Otwierający zgromadzenie Sufian Kayyali (TPPP) przypomniał krótko genezę obecnej odsłony konfliktu i wezwał do aktywnego sprzeciwu wobec izraelskiej interwencji w Strefie Gazy. Następnie głos zabrała Ewa Groszewska, od lat zaangażowana po stronie wolnej Palestyny: Jesteśmy humanistami, dlatego protestujemy przeciwko ludobójstwu w Gazie.

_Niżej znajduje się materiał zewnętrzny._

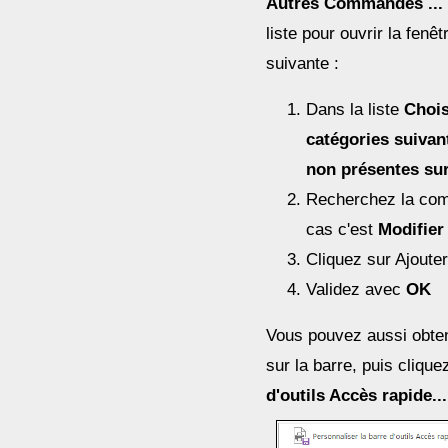
Autres Commandes ...
liste pour ouvrir la fenêt
suivante :
Dans la liste
Chois
catégories suivan
non présentes sur
Recherchez la com
cas c'est
Modifier
Cliquez sur Ajouter
Validez avec
OK
Vous pouvez aussi obteni
sur la barre, puis cliqu
d'outils Accès rapide...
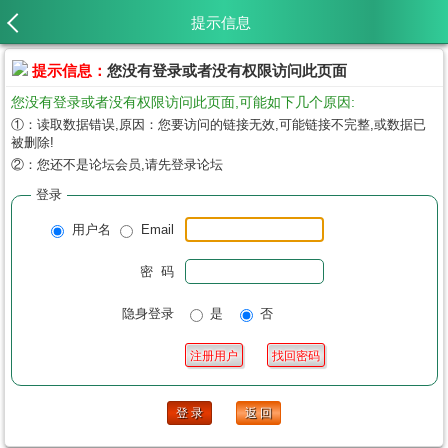
提示信息
提示信息：
您没有登录或者没有权限访问此页面
您没有登录或者没有权限访问此页面,可能如下几个原因:
①：读取数据错误,原因：您要访问的链接无效,可能链接不完整,或数据已
被删除!
②：您还不是论坛会员,请先登录论坛
登录
用户名
Email
密 码
隐身登录
是
否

Przy okazji zdecydowanie odcięła się od antysemityzmu: Sprzeciwiamy się każdej dyskryminacji ze względu na pochodzenie etniczne czy tzw. kolor skóry.
Demonstrujący trzymali łańcuch złożony z połączonych kartek, na których wypisane były nazwiska ofiar izraelskiej interwencji. Do wczoraj było to ponad ośmiuset zabitych – w zdecydowanej większości cywilów, w tym wiele dzieci.
Skandowano hasła: „Wolna Palestyna”, „Wolna Gaza”, „Netanjahu terrorysta”, „You want peace – don’t kill kids”. Rzucał się w oczy transparent z hasłem „Nie wspieraj apartheidu” i wezwaniem do bojkotu Izraela.
W pewnym momencie kilkadziesiąt osób położyło się na ziemi w ramach solidarności z ofiarami izraelskich nalotów. Była to swoista „minuta ciszy” ku czci poległych Palestyńczyków. Ułożono tez napis GAZA ze zniczy przyniesionych przez demonstrantów.
Na demonstracji pojawiło się kilku znanych w środowisku wrocławskiej lewicy działaczy, m.in. Michał Syska (SLD, Ośrodek Myśli Społecznej im. F. Lassalle’a) oraz Przemysław Witkowski (Krytyka Polityczna). Byli również członkowie Ruchu Sprawiedliwości Społecznej oraz Wrocławskiej Inicjatywy Społecznej zajmującej się problemami wykluczonych.
Naprzeciwko demonstracji solidarnościowej zgromadziło się kilkanaście osób z flagą Izraela. Obyło się bez awantur. Demonstracja została zakończona po ok. 80 minutach.